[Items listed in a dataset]
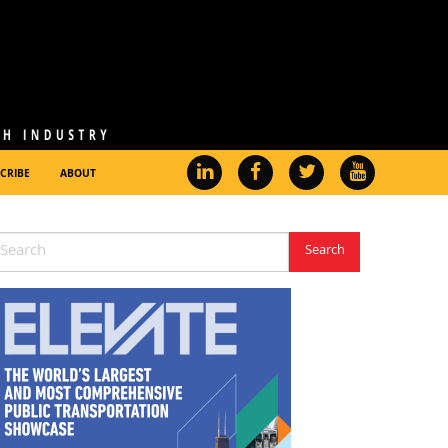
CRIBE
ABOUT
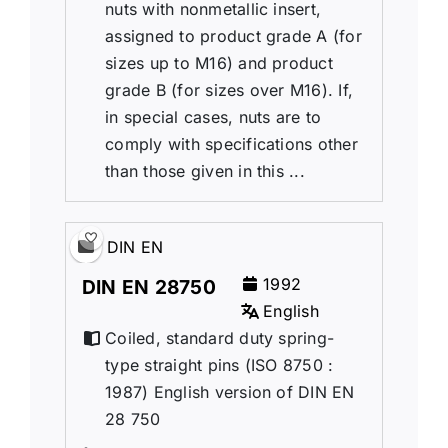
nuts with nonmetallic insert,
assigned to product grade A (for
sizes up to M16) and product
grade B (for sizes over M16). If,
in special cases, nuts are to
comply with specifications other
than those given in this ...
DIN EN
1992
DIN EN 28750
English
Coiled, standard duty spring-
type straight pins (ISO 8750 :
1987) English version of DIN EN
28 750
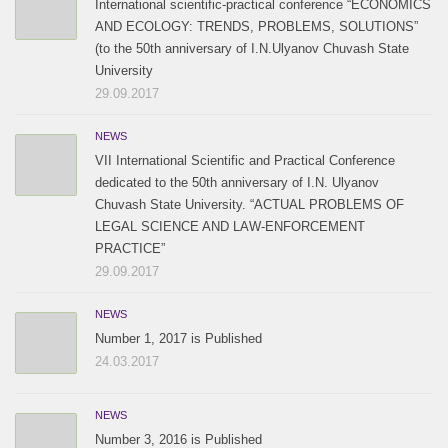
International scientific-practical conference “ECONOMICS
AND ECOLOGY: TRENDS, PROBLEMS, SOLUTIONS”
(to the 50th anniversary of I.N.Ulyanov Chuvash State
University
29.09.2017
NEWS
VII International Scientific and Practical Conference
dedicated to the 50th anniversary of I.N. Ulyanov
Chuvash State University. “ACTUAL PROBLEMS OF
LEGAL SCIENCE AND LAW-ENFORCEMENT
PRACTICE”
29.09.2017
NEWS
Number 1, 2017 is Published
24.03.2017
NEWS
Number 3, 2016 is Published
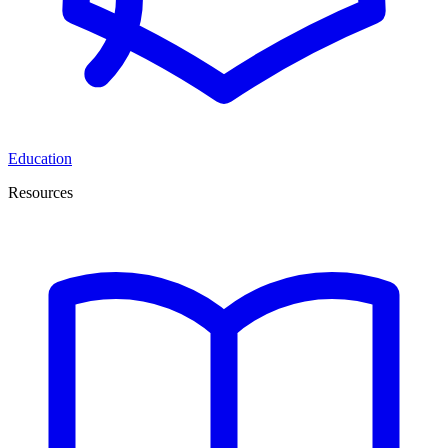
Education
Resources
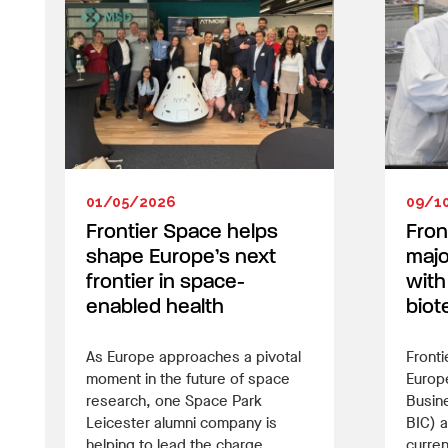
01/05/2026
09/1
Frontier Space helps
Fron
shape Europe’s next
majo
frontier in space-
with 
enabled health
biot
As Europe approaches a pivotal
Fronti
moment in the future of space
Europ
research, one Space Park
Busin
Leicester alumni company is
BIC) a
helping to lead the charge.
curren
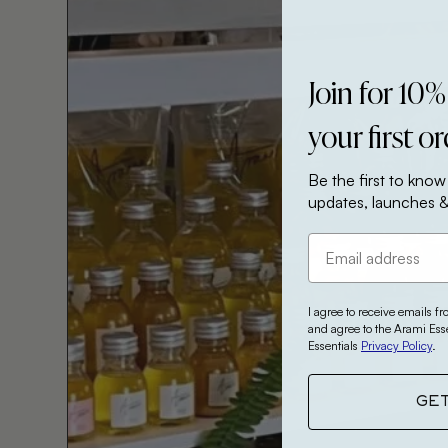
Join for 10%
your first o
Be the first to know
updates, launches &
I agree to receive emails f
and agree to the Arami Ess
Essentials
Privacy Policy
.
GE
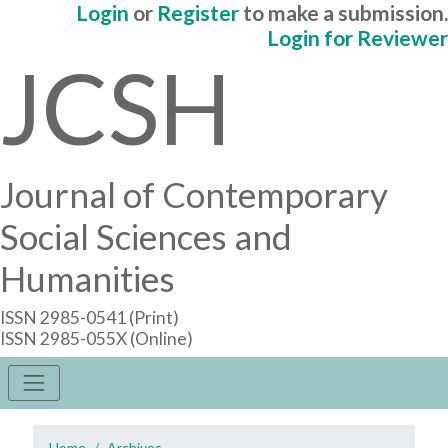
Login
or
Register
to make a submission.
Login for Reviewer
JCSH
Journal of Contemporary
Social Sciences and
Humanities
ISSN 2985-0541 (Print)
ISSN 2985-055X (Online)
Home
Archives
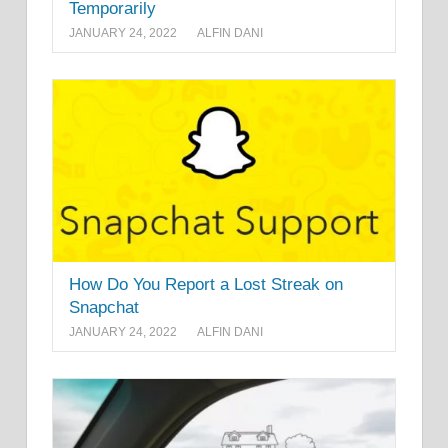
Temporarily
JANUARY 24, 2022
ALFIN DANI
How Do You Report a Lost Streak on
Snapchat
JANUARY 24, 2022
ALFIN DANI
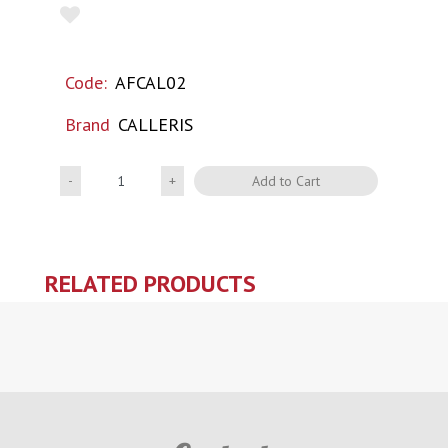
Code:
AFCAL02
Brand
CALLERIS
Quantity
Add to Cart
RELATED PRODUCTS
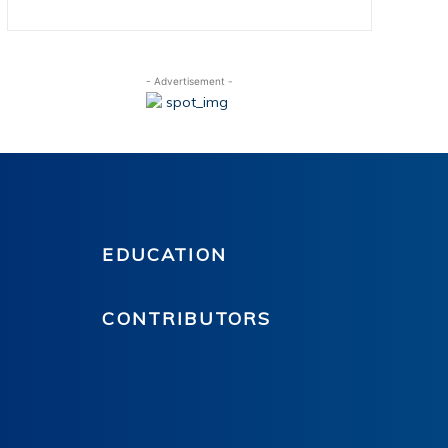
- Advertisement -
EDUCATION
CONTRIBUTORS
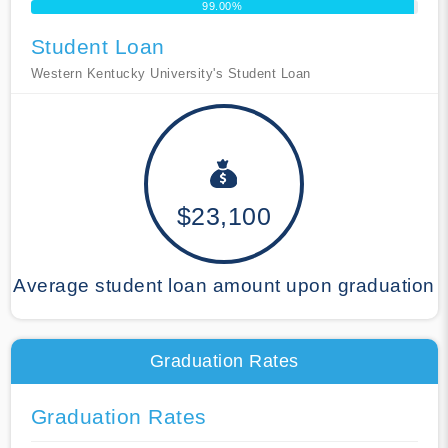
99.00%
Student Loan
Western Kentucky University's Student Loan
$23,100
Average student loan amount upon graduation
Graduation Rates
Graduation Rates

About this task: The answer should be a bare number: the count of lines above in which the word "agree" occurs.

Result: 2